Sur France 3, la vie commence à 60 ans pour Martine Chevallier (diffusion sur France 3 le 30 octobre, à 20h50)

Héroïne du téléfilm de France 3 «La veuve tatouée», Colette, qui flirte avec la soixantaine, n’est pas vraiment veuve et très discrètement tatouée. A la suite d’un héritage inattendu qui lui donne l’indépendance financière, elle jette résolument son bonnet par dessus les moulins. «J’aimais bien ce personnage positif qui, à partir de 60 ans, décide que ce n’est pas fini et qui, au contraire, prend sa vie comme un vrai début, profite de tout, entre dans la jouissance de la vie, des plaisirs les plus simples, comme boire, manger, faire l’amour, rire», déclare la réalisatrice Virginie Sauveur. Unique héritière d’une vieille tante, Colette, incarnée avec subtilité par la sociétaire de la Comédie française Martine Chevallier, abandonne son mari, ses grands enfants et une vie terne et routinière pour vivre une nouvelle jeunesse au milieu d’une cour de soupirants, à l’âge où d’autres s’enferment dans le rôle de grand-mère. Pour Martine Chevallier, son personnage n’est pas à l’abri de la critique. «Il est possible que les téléspectatrices du même âge n’approuvent pas son comportement», reconnaît-elle. Pourtant, c’est, selon elle, «un être humain avec ses failles», dont l’essence profonde est «la tendresse et la bonté». «On peut la croire égoïste, mais elle est poussée par un sursaut de vie», ajoute-t-elle.

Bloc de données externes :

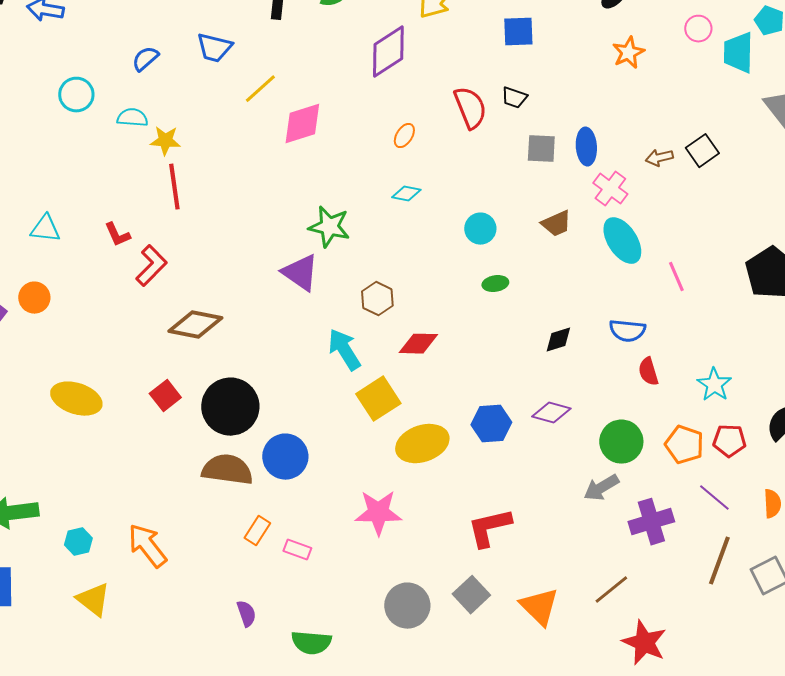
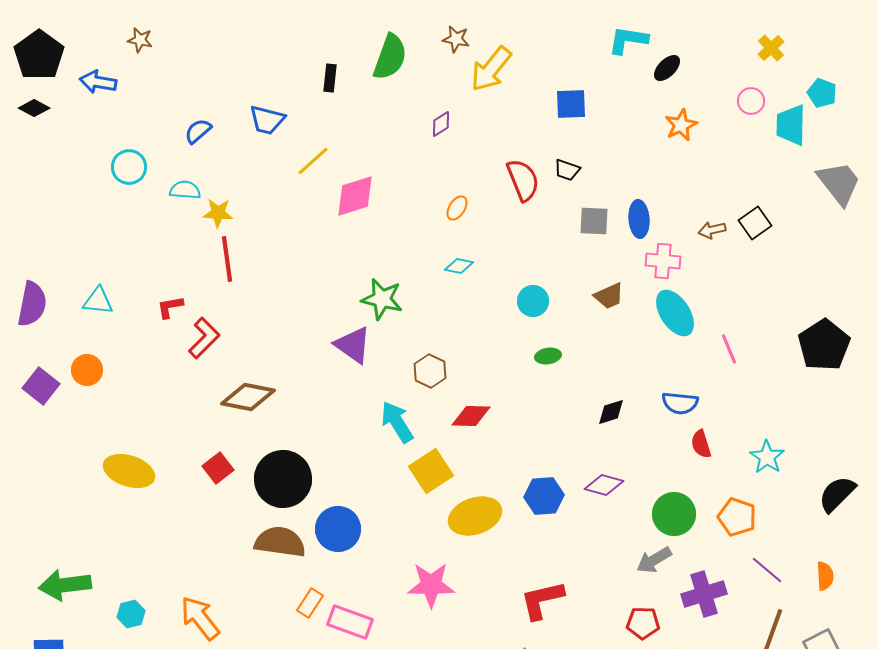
purple diamond: (388, 52) -> (441, 124), size x0.5
pink cross: (610, 189) -> (663, 261), turned -32
red L-shape: (117, 235) -> (170, 307), turned 104
red pentagon: (729, 441) -> (643, 623), moved
pink rectangle: (297, 550) -> (350, 622), size x1.6

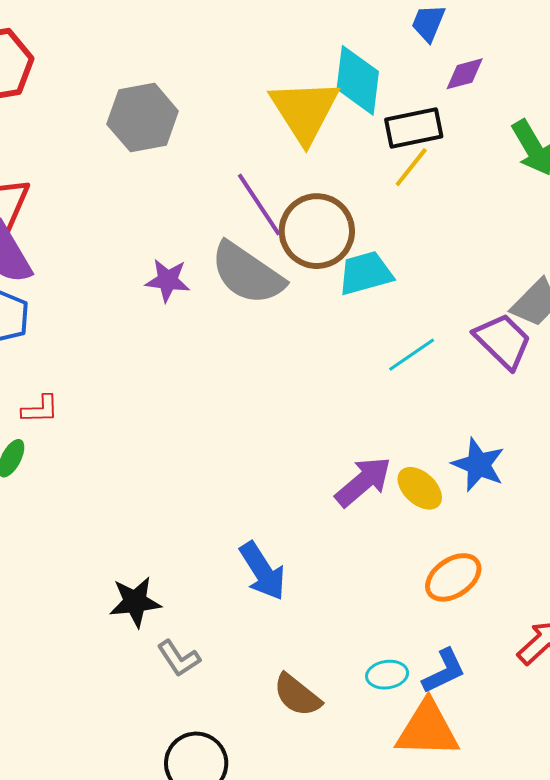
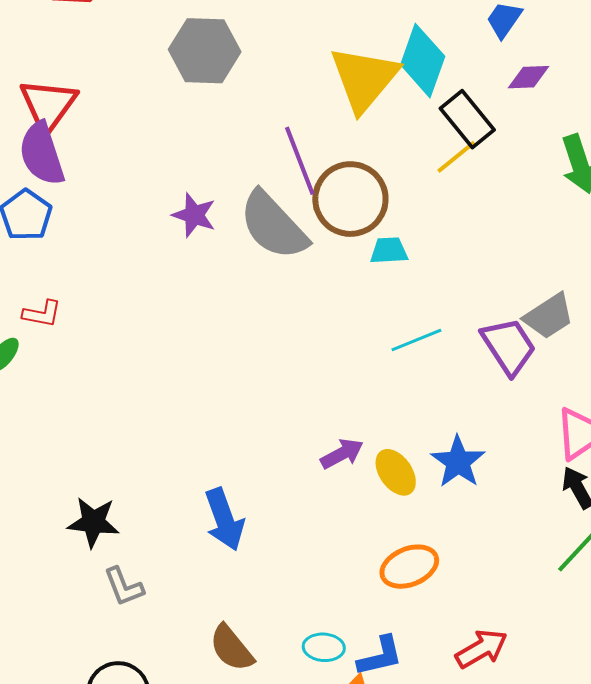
black rectangle: (414, 128) -> (467, 119), turned 50
cyan trapezoid: (366, 273) -> (389, 251), size x0.7
purple arrow: (363, 482) -> (342, 454), size x0.7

Colette s’installe donc dans l’appartement raffiné dont elle a hérité et collectionne très vite les conquêtes masculines, pas toujours platoniques: son notaire (Michel Duchaussoy), un musicien (Mohamed Fellag), un amateur de fleurs (Roland Giraud), un veuf de fraîche date amateur de marijuana (Daniel Russo) et même son voisin de palier homosexuel (Jacques Spiesser). Virginie Sauveur se félicite de ce «merveilleux casting masculin», et cite la «générosité sans égale» de Daniel Russo ou la «tendresse» que Roland Giraud apporte à son personnage.